With that in mind, here is the process I have come up with. It is fairly fast, and gets pretty good results. The unit I tested this method out on was a unit of 25 Mantic Games Skeleton Warriors. All the paints I used are from a prior set of Citadel Paints, so the names are not the same in their current paint line. However, there are probably equivalent colors that just have different names now.
I first prime the models black, then start out by painting all the bases Calthan Brown. Then I drybrush the bone and cloth areas with Dheneb Stone. I don't worry about getting it anywhere else, just make sure to get the bones and cloth. The main reason for this is to make the paint go on easier in subsequent steps, so that none of the colors will require multiple coats.
Paint all the bones with Skull White, leaving black in the recesses.
Paint all the cloth with a base color, in this case Iyanden Darksun to give them yellow uniforms. Leaving black in any recesses should be fine here, too, but for the most part it was easier not to. You also want to be careful not to get any on the bones. Drybrushing a lighter color on the cloth areas here might improve the result, but I didn't there. I may try that out and see if the result seems worth the time it takes.
Paint all the wood parts and leather straps with Graveyard Earth. You could use a different color for wood than for leather if you want, but I didn't find that it made much difference.
Paint all the metal parts with Tin Bitz.
Here I stippled Vile Green on the metal areas that I wanted to be ancient, aged bronze. Jade Green can also be used, or a combination of the two. Here I just used Vile Green. If you want steel weapons, skip this step.
Drybrush Dwarf Bronze on the Bronze metal areas. For iron or steel, drybrush Boltgun Metal. I did this in two passes, getting the large areas first, then doing a second pass with a smaller brush to get the small or hard to reach areas. This way I could get it all without getting too much of the paint on other areas where it didn't belong. Actually, I used a similar two-pass method for doing several of these steps, so I could do the large areas quickly in the first pass, and fill in smaller details in the second without messing up areas I had already finished by using too large of a brush.
Wash Devlan Mud over the cloth, wood, and leather. Try to avoid the bones and metal as much as possible. If the cloth was some other color, this might need to be two steps, with a brown wash on the wood and leather, and some other color over the cloth. But Devlan Mud seems to work well for shading a wide range of base colors, so it might work for most cloth colors.
Wash Badab Black over the bones. After this dries, you could do a quick drybrush of Skull White again over the most prominent areas of bone, like the faces and hands, to lighten them back up a bit. This takes very little time and I think improves the result, so I find it worth doing.

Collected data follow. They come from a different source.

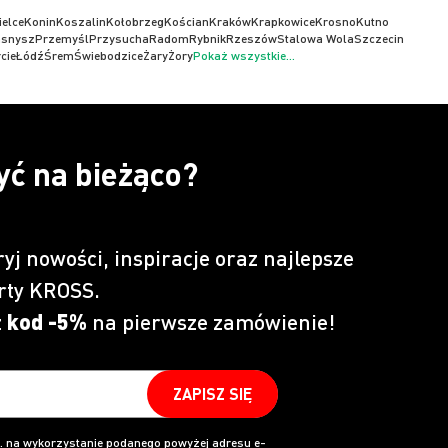
ielce
Konin
Koszalin
Kołobrzeg
Kościan
Kraków
Krapkowice
Krosno
Kutno
asnysz
Przemyśl
Przysucha
Radom
Rybnik
Rzeszów
Stalowa Wola
Szczecin
cie
Łódź
Śrem
Świebodzice
Żary
Żory
Pokaż wszystkie...
yć na bieżąco?
ryj nowości, inspiracje oraz najlepsze
rty KROSS.
z
kod -5%
na pierwsze zamówienie!
ZAPISZ SIĘ
 na wykorzystanie podanego powyżej adresu e-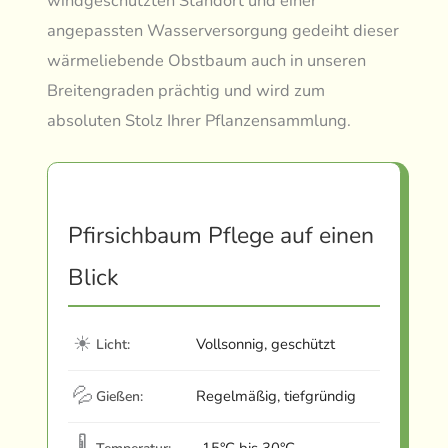
windgeschützten Standort und einer
angepassten Wasserversorgung gedeiht dieser
wärmeliebende Obstbaum auch in unseren
Breitengraden prächtig und wird zum
absoluten Stolz Ihrer Pflanzensammlung.
Pfirsichbaum Pflege auf einen
Blick
☀
Vollsonnig, geschützt
Licht:
💦
Regelmäßig, tiefgründig
Gießen:
🌡
-15°C bis 30°C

You can do the same with some of the cloth areas that are most prominent if you want, though I didn't.
I think the results look pretty good, and the method is pretty fast, but it could probably be improved upon. Please let me know if you have suggestions on how to improve this method, either by getting a better result without adding much time, or by reducing the amount of time it takes while getting a similar result. Obviously you can save a step if you don't want the weapons to be Bronze, but I really like the aged bronze look, so I thought it was worth the extra time. Let me know what you think.